Many researchers have made efforts to develop two-dimensional grid-free CB methods based on planar microphone arrays, which enables the identification of the sources lying in the hemispherical space in front of the arrays. In 2017, Yang et al. proposed a two-dimensional grid-free CB method based on atomic norm minimization (ANM),¹⁷ and later introduced iterative reweighted ANM to improve spatial resolution.^18,19 In 2019, Yang et al. exploited multiple-snapshot measurements to enhance the performance²⁰ and developed an efficient solver based on the alternating direction method of multipliers (ADMM).²¹ Tang et al. solved the ANM problem in the dual domain by defining a spatial spectral function related to the dual polynomial.²² In 2020, Liu et al. proposed an iterative Vandermonde decomposition and shrinkage thresholding-based two-dimensional grid-free CB method,²³ which solves its model using accelerated proximal mapping and alternating projections. This method avoids performance degradation caused by inaccurate SNR estimation.

The core of the above two-dimensional grid-free CB methods is to formulate and solve the ANM model, for which the construction of a two-level Toeplitz matrix is essential. Therefore, the existing two-dimensional grid-free CB methods can be only applied to regular array configurations, such as uniform or sparse rectangular microphone arrays.²⁴ For a given number of microphones and equivalent array diameters, regular microphone arrays have a larger minimum spacing between microphones. According to the spatial Nyquist criterion,^25,26 when the minimum spacing between microphones exceeds half the wavelength, DOA estimation may become ambiguous, i.e., high-frequency spatial aliasing occurs. The existing two-dimensional grid-free CB methods process signals at a single frequency, and therefore, their upper applicable frequency limit is constrained by the spatial Nyquist criterion.

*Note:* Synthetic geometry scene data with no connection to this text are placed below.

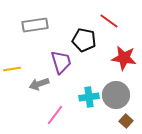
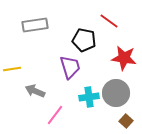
purple trapezoid: moved 9 px right, 5 px down
gray arrow: moved 4 px left, 7 px down; rotated 42 degrees clockwise
gray circle: moved 2 px up
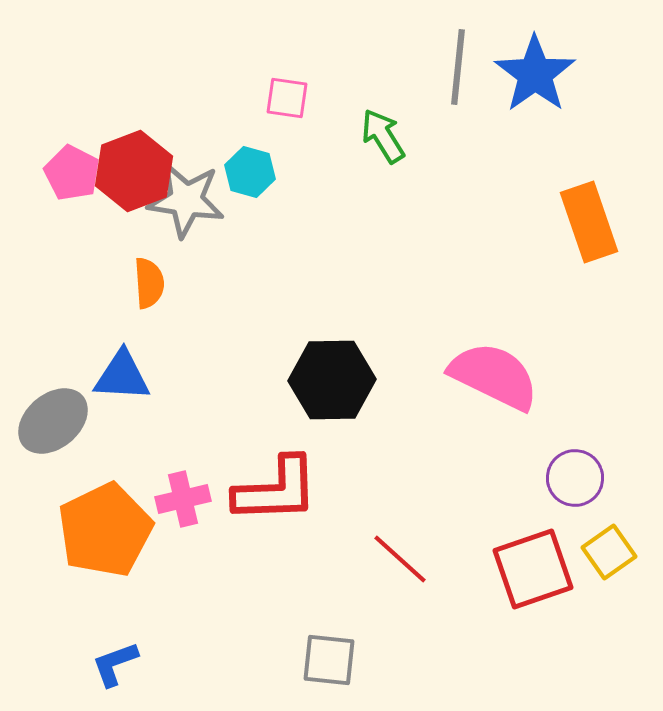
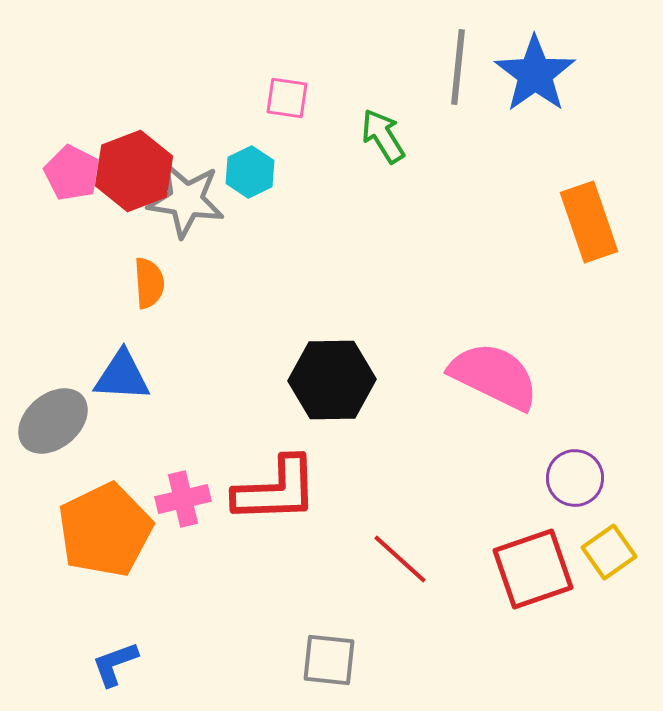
cyan hexagon: rotated 18 degrees clockwise
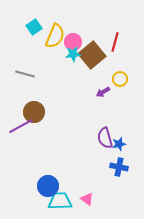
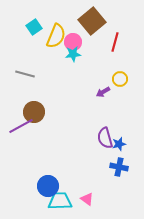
yellow semicircle: moved 1 px right
brown square: moved 34 px up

Spatial aliasing is frequency-dependent, meaning that aliasing artifacts appear at different locations across frequencies, while the true source locations remain frequency-independent. Therefore, by establishing a multi-frequency model in which the frequency separation (measured in wavelength) exceeds twice the minimum microphone spacing, the intersection of the source distribution sparsity profile across frequencies contains exclusively the true DOAs, enabling aliasing-free DOA estimation.²⁷ Based on that, some researchers developed a joint sparse multi-frequency model with one-dimensional linear arrays^28–30 to integrate acoustic information at different frequencies into a unified optimization framework, achieving spatial aliasing suppression in one-dimensional line spectral estimation. Inspired by these reports, this paper proposes a two-dimensional multi-frequency synchronous grid-free CB method. The proposed method aims to suppress high-frequency spatial aliasing caused by the use of regular microphone arrays and effectively identify sources whose wavelengths are smaller than twice the minimum microphone spacing, thereby extending its applicability to identifying engineering noise containing high-frequency components, such as electric motor noise, gear whine, and bearing noise. The proposed method first formulates a two-dimensional multi-frequency model and defines the atomic norm. Then, it constructs an infinite-dimensional ANM problem and converts it to a dual problem with finite-dimensional variables for solving. Finally, a spatial spectral function related to the dual polynomial is used to recover the primal solution, from which DOAs and source strengths are extracted.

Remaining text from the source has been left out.